Should a city trust a private corporation to deliver its water and remove its waste? This question looms large in the minds of an increasing number of city officials and urban dwellers across the world. Currently, about 80% of U.S. water delivery services are public, but growing numbers of debt-ridden municipalities like Detroit have contracted out basic services and infrastructure during the past twenty years.
Private control of urban water and sanitary infrastructure is not new in the U.S. or elsewhere. As UC Berkeley political scientist Alison Post explains in her new book, Foreign and Domestic Investment in Argentina: The Politics of Privatized Infrastructure (Cambridge, 2014) much of the urban infrastructure in the U.S. can be traced to cozy relationships between local companies and corrupt 19th-century political machines.
“Crony capitalism helped underpin the growth of our cities,” Post explains. “It is incumbent upon us to understand the circumstances under which these private infrastructure contracts have been more and less viable in political and financial terms.”
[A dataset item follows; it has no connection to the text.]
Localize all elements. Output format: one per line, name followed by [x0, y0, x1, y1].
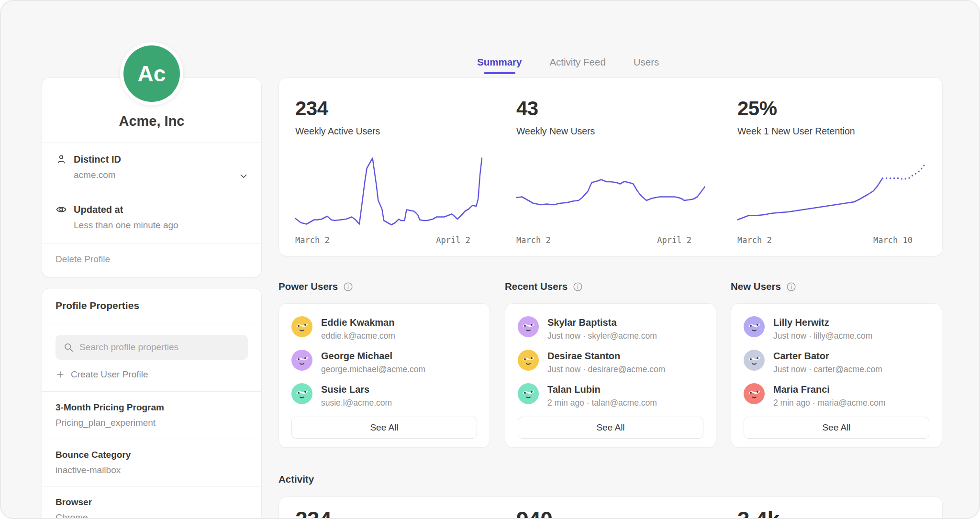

To research her book, Post examined infrastructure contracts between states and companies in 61 developing countries. Some contracts ended in “water wars”. Others improved water and waste services and garnered significant public support. Why the variation? Post’s book puts forth a simple but path-breaking answer: privatized infrastructure proved a political success when it remained a local affair.
Local companies that invested in their communities enjoyed greater public support when acquiring a water or waste system. When a conflict arose over prices or services, domestic companies also tended to exhibit more patience and negotiate informally with officials to resolve the issue. Both the cities and companies avoided costly lawsuits, and relationships between the companies and locals with whom they interacted regularly remained strong.
Privatized infrastructure proved a political success when it remained a local affair.
On the other hand, infrastructure contracts brokered between local governments and distant multinational companies did not fare so well. Urbanites often resented the takeover of public goods by powerful, foreign firms. When faced with a conflict, multinationals often threatened legal action or involved third-party institutions in lengthy disputes, embittering local officials and residents. As a result, services were interrupted and costs rose. Infrastructure suffered from erratic investment. Many contracts were ultimately cancelled.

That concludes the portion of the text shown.